Is a logicist bound to the claim that as a matter of analytic truth there is an actual infinity of objects? If Hume’s Principle is analytic then in the standard setting the answer appears to be yes. Hodes’s work pointed to a way out by offering a modal picture in which only a potential infinity was posited. However, this project was abandoned due to apparent failures of cross-world predication. We re-explore this idea and discover that in the setting of the potential infinite one can interpret first-order Peano arithmetic, but not second-order Peano arithmetic.

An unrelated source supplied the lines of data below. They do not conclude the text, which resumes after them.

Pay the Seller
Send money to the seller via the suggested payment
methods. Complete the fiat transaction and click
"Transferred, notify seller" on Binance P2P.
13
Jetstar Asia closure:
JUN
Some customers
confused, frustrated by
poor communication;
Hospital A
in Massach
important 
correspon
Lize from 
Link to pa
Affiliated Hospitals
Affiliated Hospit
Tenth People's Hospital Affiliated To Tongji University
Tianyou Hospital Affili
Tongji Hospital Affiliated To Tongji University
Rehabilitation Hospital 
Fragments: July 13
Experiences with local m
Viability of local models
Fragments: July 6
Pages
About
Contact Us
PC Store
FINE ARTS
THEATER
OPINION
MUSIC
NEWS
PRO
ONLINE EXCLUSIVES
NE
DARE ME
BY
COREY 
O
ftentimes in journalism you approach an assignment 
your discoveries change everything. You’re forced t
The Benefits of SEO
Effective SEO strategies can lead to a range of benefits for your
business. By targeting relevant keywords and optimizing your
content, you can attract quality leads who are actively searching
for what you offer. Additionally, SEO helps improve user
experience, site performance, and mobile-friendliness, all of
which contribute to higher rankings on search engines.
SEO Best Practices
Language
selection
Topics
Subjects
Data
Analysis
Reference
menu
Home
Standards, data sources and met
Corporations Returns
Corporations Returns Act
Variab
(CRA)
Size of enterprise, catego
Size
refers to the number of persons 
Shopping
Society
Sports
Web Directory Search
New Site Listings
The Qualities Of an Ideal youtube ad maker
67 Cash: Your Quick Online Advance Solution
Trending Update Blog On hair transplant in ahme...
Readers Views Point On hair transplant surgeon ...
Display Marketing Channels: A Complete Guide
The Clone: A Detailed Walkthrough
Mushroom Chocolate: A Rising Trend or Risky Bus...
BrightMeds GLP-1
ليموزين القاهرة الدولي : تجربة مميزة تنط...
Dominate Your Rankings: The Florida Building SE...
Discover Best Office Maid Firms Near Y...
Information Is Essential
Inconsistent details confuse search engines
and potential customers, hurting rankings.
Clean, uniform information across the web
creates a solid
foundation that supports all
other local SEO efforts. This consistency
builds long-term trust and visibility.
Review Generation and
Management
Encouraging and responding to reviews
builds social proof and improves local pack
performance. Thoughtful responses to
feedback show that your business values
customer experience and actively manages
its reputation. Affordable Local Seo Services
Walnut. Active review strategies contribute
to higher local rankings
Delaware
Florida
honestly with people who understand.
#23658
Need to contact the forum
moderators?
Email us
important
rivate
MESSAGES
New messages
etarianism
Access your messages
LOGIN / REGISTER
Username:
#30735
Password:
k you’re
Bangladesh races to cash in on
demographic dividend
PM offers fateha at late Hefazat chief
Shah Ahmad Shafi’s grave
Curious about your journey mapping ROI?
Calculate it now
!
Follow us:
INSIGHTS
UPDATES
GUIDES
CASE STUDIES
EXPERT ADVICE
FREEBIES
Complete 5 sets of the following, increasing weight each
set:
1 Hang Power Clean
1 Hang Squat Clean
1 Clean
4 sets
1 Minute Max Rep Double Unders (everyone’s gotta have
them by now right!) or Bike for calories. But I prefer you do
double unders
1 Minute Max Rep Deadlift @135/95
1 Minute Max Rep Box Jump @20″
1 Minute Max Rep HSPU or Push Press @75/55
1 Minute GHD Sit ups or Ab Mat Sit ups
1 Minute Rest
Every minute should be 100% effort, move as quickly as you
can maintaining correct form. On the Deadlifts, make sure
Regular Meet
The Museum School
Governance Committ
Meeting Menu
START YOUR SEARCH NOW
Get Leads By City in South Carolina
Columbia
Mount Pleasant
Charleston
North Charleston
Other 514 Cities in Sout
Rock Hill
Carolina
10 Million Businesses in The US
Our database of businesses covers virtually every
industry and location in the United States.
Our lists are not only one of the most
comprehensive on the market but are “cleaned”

We conclude that in order for the logicist to weaken the metaphysically loaded claim of necessary actual infinities, they must also weaken the mathematics they recover.

逻辑学家是否必须坚持这样的主张，即作为分析真理的问题，存在实际无限的对象？如果休谟原理是分析性的，那么在标准设置中答案似乎是肯定的。Hodes 的工作通过提供模态图指出了一条出路，其中只假定了一个潜在的无穷大。然而，由于跨世界预测的明显失败，这个项目被放弃了。我们重新探索这个想法，发现在势无穷大的情况下，可以解释一阶皮亚诺算术，但不能解释二阶皮亚诺算术。我们得出结论，为了让逻辑学家削弱必然实际无穷大的形而上学主张，他们也必须削弱他们恢复的数学。